Let $(X,d)$ be a metric space. Let $F \subseteq X$ be a finite set. Prove that $F$ is closed.
Proof. Suppose $(a_n)$ is convergent in $F$. Because every convergent sequence in a finite metric space is eventually constant, then $\exists N \in \mathbb{N} \ni \forall n \ge N$, we have $a_n=a_N \in F$. As $a_N \in F$, then $(a_n) \to a_N \in F$. Thus $lim_{a_n} \in F$, and hence $F$ is closed.
Is this correct?
And now I would like to prove this by induction on the number of points (the cardinality) in $F$.
Let $(X,d)$ be a metric space. Let $F \subseteq X$ be a finite set. Prove (by induction on the cardinality of $F$) that $F$ is closed.
What I've done so far:
Proof. Base case: If $F=\emptyset$. Then the claim is vacuously true since $\emptyset$ does not contain any sequence $(a_n)$. In other words, the assertion is false; and therefore, the implication that $lim_{a_n} \in \emptyset$ is true.

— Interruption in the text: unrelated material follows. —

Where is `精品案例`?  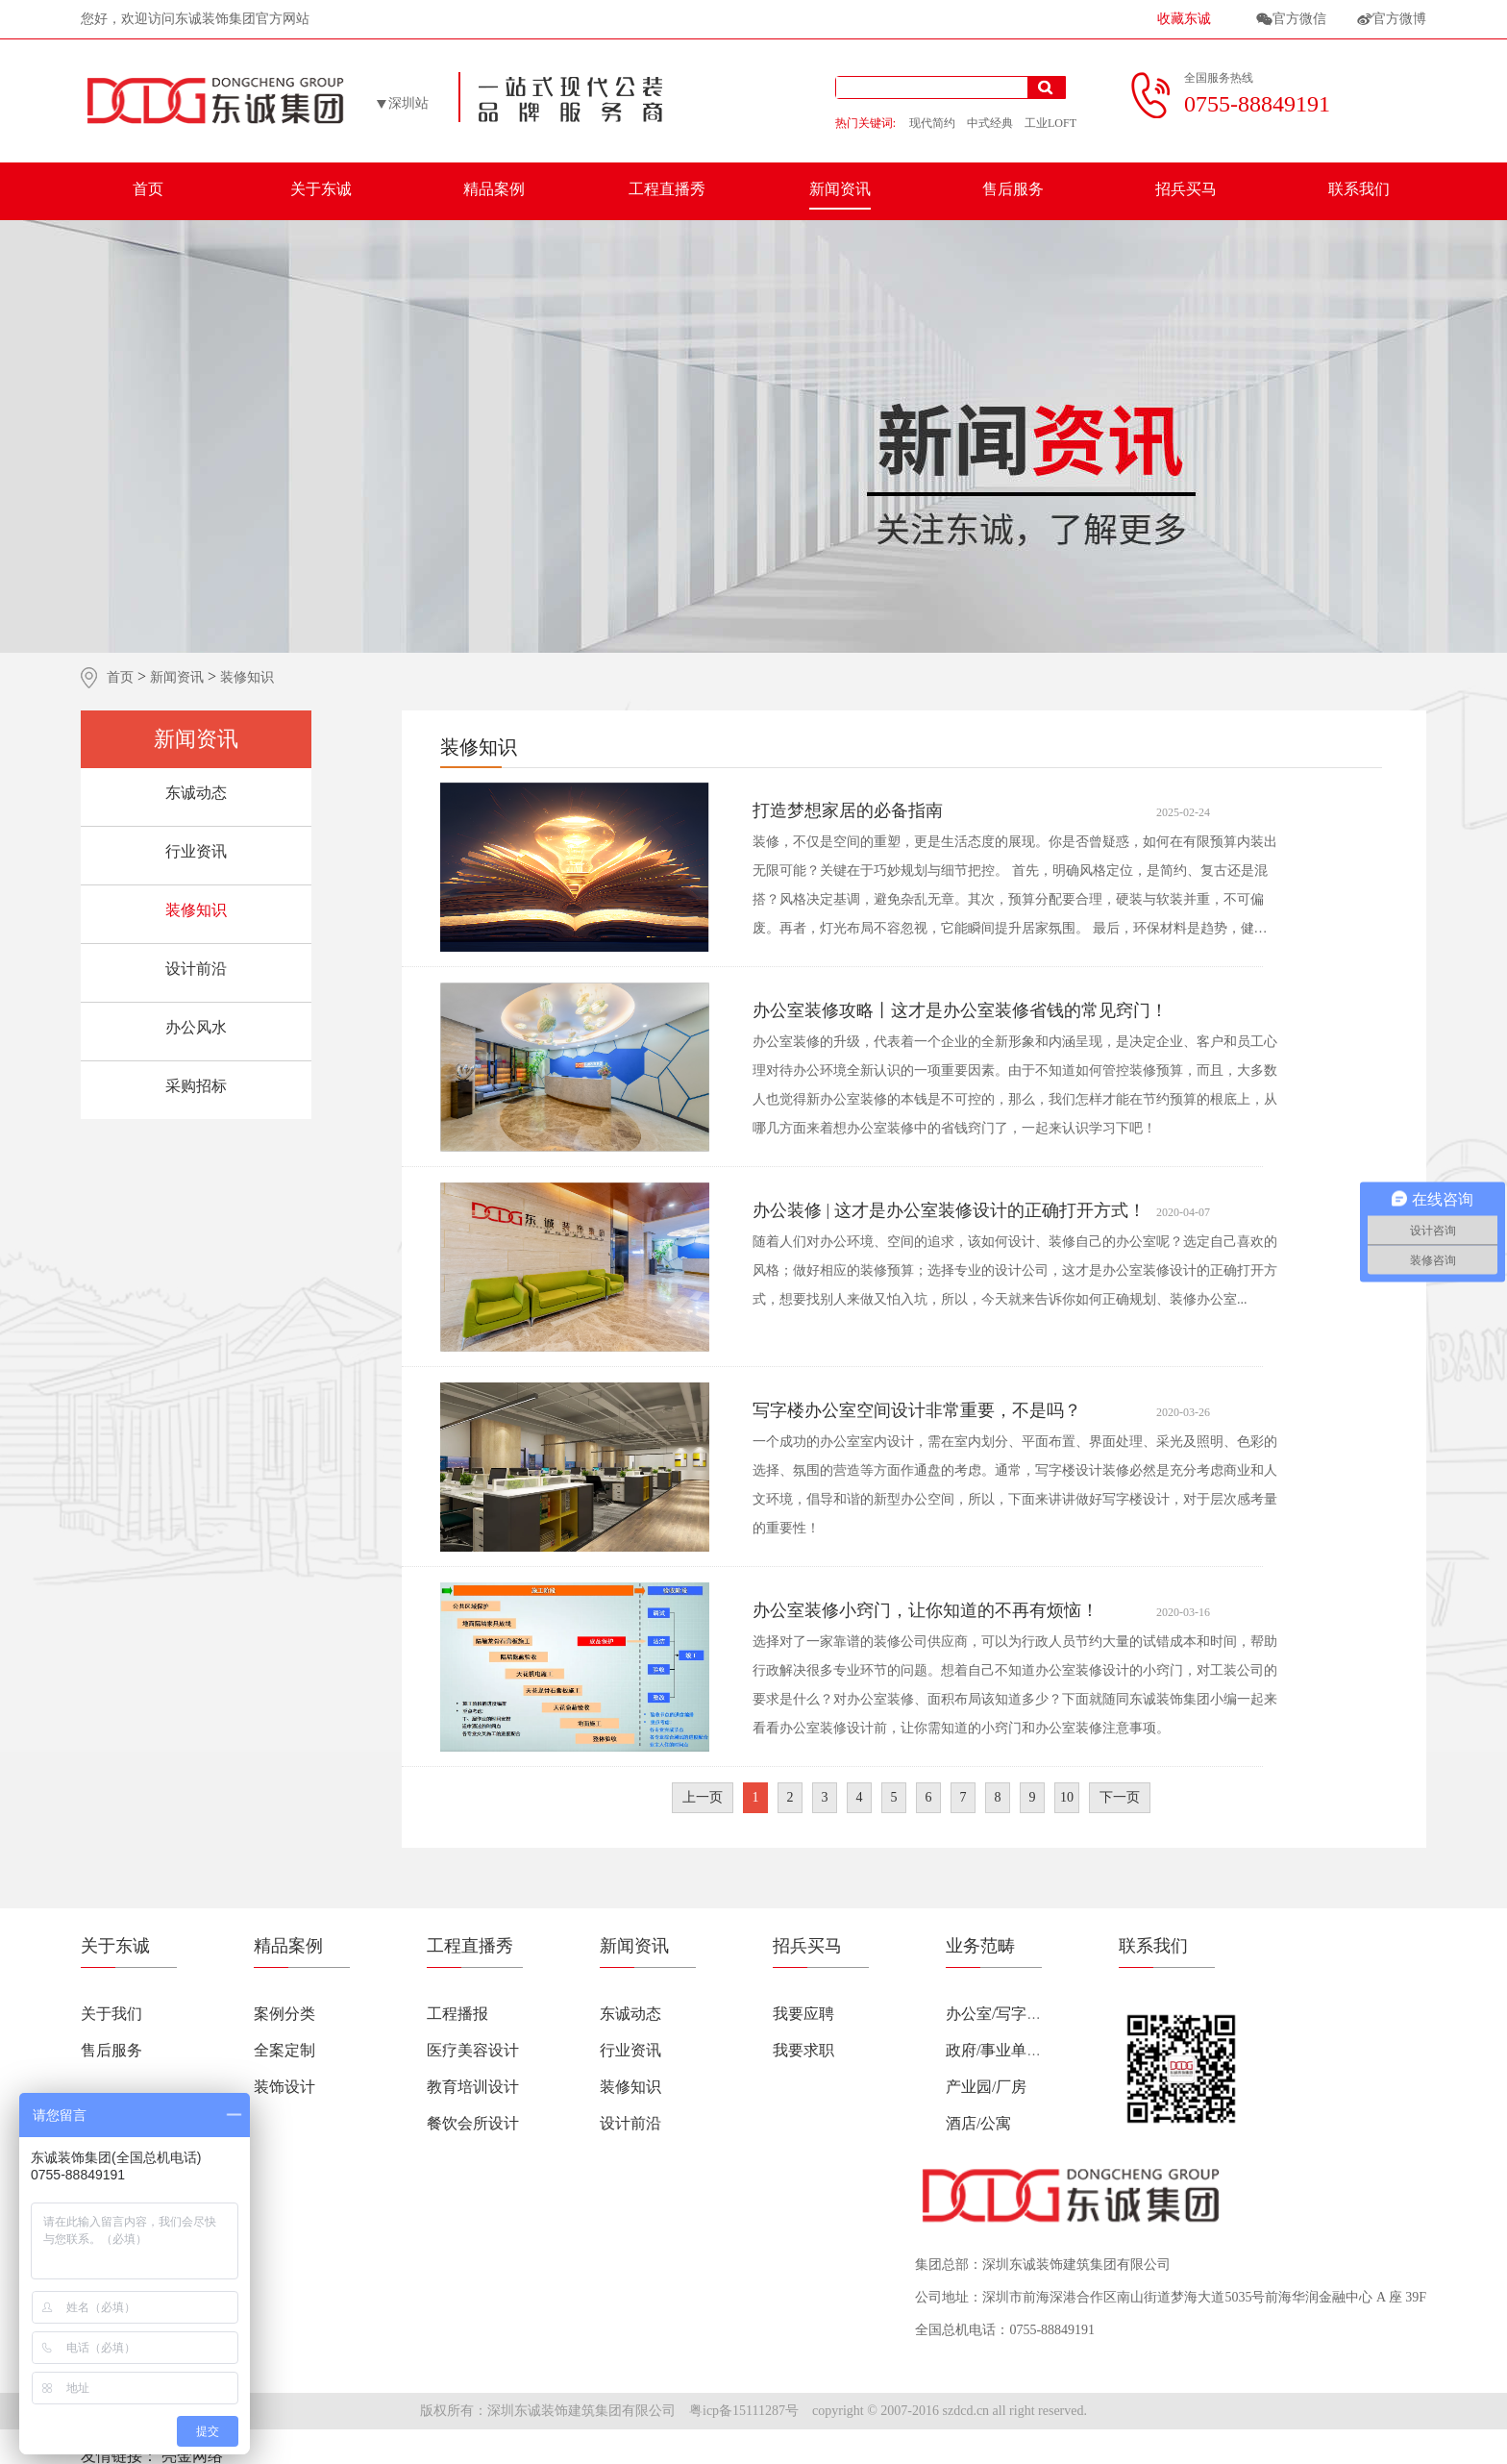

Assume that for some natural number $n \ge 0$ that $|F|=n \Rightarrow F$ is closed. Since $F$ is closed, then $(a_n) \in F$ such that $(a_n) \to x$, where $x \in F$.
Any insight would be appreciated!
Instead of an approach using sequences, it would be easier if we used the fact that finite union of closed sets is closed.